Requirement: Everything from the line that contains "e on the Request." to the final line of the data, both ends included, must be set down exactly, apart from the pictures.

──────── Recorded data

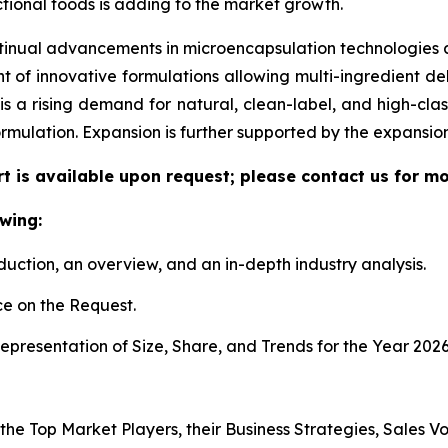
tional foods is adding to the market growth.
tinual advancements in microencapsulation technologies al
f innovative formulations allowing multi-ingredient deli
re is a rising demand for natural, clean-label, and high-c
ormulation. Expansion is further supported by the expansi
t is available upon request; please contact us for mo
wing:
duction, an overview, and an in-depth industry analysis.
e on the Request.
presentation of Size, Share, and Trends for the Year 2026
 the Top Market Players, their Business Strategies, Sales 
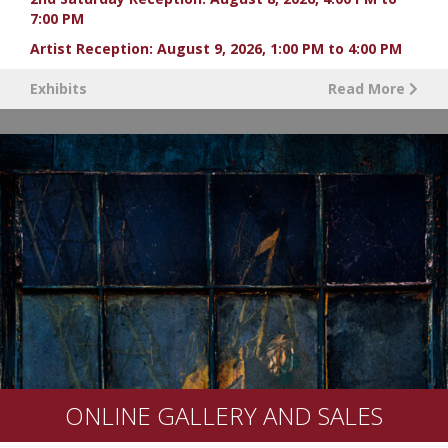
7:00 PM
Artist Reception: August 9, 2026, 1:00 PM to 4:00 PM
Exhibits
Read More
ONLINE GALLERY AND SALES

────────────────

Reply to the exercise:
e on the Request.
presentation of Size, Share, and Trends for the Year 2026
 the Top Market Players, their Business Strategies, Sales 
7:00 PM
Artist Reception: August 9, 2026, 1:00 PM to 4:00 PM
Exhibits
Read More
ONLINE GALLERY AND SALES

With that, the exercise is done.